Sunday, September 6, 2020

The setting and landscape of Eclogue 1

 I joked in class about how the setting in Eclogue 1 reminded me of The Simpsons.  Just as Springfield is not Capital City, the urbs of Meliboeus and Tityrus is not Rome.  Such distancing is seen when Tityrus refers to the city as “urbem quam dicunt Romam,” (19) using a relative clause with a third person subject.  Rather, we are set in an Italian countryside troubled by Octavian’s land confiscation (I refer you to Bruce’s post).  We are not, however, in Mantua (Vergil’s birthplace).  Coleman points out that the beech trees and hills (montibus) found in the poem are not to be found in Mantua.  It is a humble environment.  Tityrus’ farm has rocky soils and reedy marshes.  Meliboeus’ cottage is thatched with sod.

There are additional locations specified in the poem which serve as a contrast to the relatively shabby locale of the two herdsmen.  The Hyblaean bees evoke Theocritus’ idyllic Sicily.  Vergil demonstrates an absurdity by having a Parthian drink from the Arar river (modern Saône in France and a German drink from the Tigris.  Germani of Vergil’s day occupied the region of what is today France, so that the two groups would have swapped places.  Meliboeus suggests that they must depart to either Libya, to the exotic Oaxes River (location unknown), or to remote Britain.  (Coleman).

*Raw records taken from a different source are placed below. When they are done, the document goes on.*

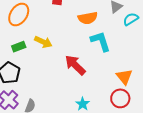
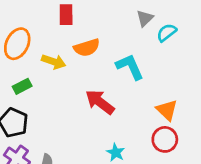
orange semicircle: (88, 18) -> (87, 48), moved
yellow arrow: (43, 42) -> (54, 62), moved

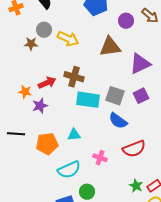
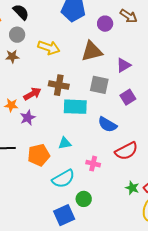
gray circle: (44, 30) -> (17, 35), moved
purple triangle: (140, 64) -> (124, 65), size x0.7
gray square: (115, 96) -> (99, 85), moved

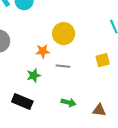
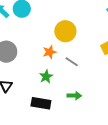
gray line: (63, 66) -> (72, 62), turned 40
green arrow: (68, 102) -> (74, 96), moved

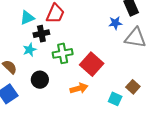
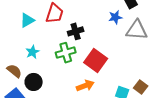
black cross: (41, 34) -> (76, 31), moved
black circle: (40, 80) -> (34, 82), moved
brown square: (133, 87) -> (141, 87), moved

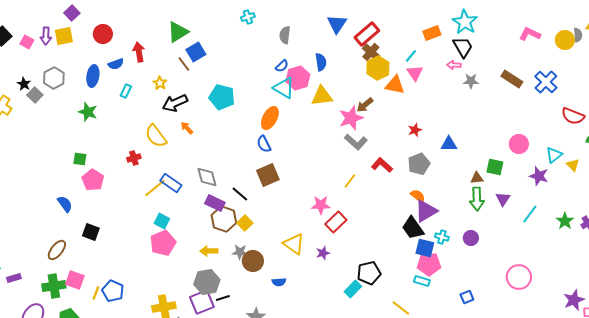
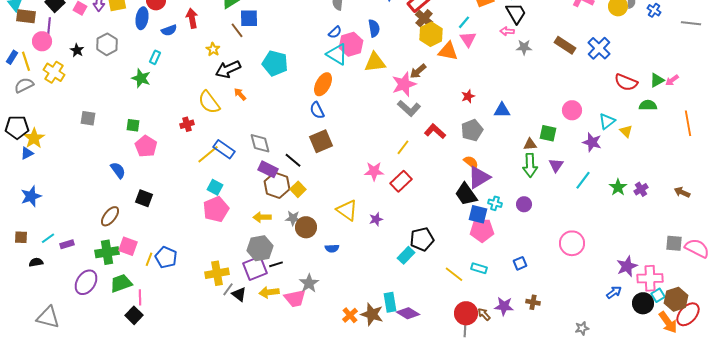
blue square: (196, 52) -> (249, 18), turned 30
blue ellipse: (93, 76) -> (142, 18), moved
cyan rectangle: (126, 91) -> (155, 57), moved
gray square: (35, 95) -> (88, 118), moved, turned -35
red rectangle: (336, 222) -> (401, 181), moved
cyan rectangle: (422, 281) -> (479, 268), moved

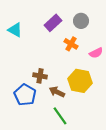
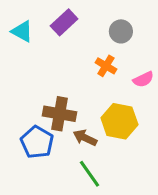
purple rectangle: (53, 23) -> (64, 22), moved
cyan triangle: (15, 30) -> (22, 31), moved
brown cross: (40, 76) -> (60, 114), size x1.5

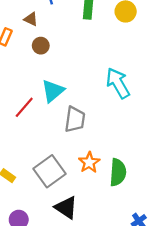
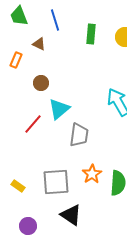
brown circle: (41, 46) -> (41, 83), moved
gray square: (50, 171) -> (56, 182), turned 32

We also see how humans interact with different environments.  Tityrus is first found lying in a grove.  It is shady and he treats it as a leisure spot.  Such a location is to be contrasted with the urbs  Tityrus calls it ‘ingratae.’  It is cold and unfeeling.  The cheese is hard-pressed; the animals go to slaughter.  Some human manipulation of the land is good, though.  Cultivated land reflects the industriousness of the farmer.  But the wanton soldier will bring such lands to ruin.

1 comment:

  1. The contrasting landscapes and the places they evoke are certainly important in the poem. Unlike Theocritus, Vergil consistently inserts elements that contradict, or at least call into question, the bucolic landscape of Theocritus. Eclogue 1 does this brutally, introducing Tityrus as the archetypal pastoral poet confronted by the disenfranchised Meliboeus. T's account of his liberation from slavery by the youth/deus in Rome also jars with the bucolic setting.

    Worth noting: the Parthian drinking form the Arar and German drinking from the Tigris are examples of the adynaton (an impossible thing). There are many examples of this trope in Greek and Latin lit. , e.g. both Lucretius and Horace mentioning fish clinging to elm trees. I will post a link to an excellent 20th century example of this.